### INSTRUCTIONS TO FOLLOW
Below are the records; count how many of their lines hold the string "Harga" and give the number alone.
........
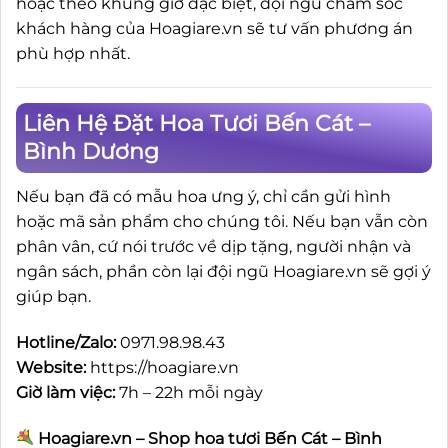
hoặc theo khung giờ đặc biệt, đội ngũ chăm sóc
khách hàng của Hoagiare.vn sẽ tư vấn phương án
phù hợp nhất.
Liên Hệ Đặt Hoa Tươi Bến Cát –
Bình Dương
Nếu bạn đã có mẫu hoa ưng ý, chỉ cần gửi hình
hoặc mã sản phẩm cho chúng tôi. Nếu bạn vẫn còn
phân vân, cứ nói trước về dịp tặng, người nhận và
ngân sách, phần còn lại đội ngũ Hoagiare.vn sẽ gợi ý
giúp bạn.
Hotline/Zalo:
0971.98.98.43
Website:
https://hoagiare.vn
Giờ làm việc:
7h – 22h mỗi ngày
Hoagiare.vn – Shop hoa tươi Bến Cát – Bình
........
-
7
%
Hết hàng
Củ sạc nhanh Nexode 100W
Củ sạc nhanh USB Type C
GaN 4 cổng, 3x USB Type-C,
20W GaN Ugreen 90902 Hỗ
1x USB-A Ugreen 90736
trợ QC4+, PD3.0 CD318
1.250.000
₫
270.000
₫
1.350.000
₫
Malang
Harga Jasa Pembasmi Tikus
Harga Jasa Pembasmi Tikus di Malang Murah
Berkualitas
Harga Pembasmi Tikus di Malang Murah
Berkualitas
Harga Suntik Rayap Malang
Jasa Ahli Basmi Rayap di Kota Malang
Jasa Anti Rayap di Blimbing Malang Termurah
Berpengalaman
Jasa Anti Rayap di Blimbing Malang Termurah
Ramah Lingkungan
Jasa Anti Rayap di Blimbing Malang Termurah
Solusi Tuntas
........
### SOLUTION
4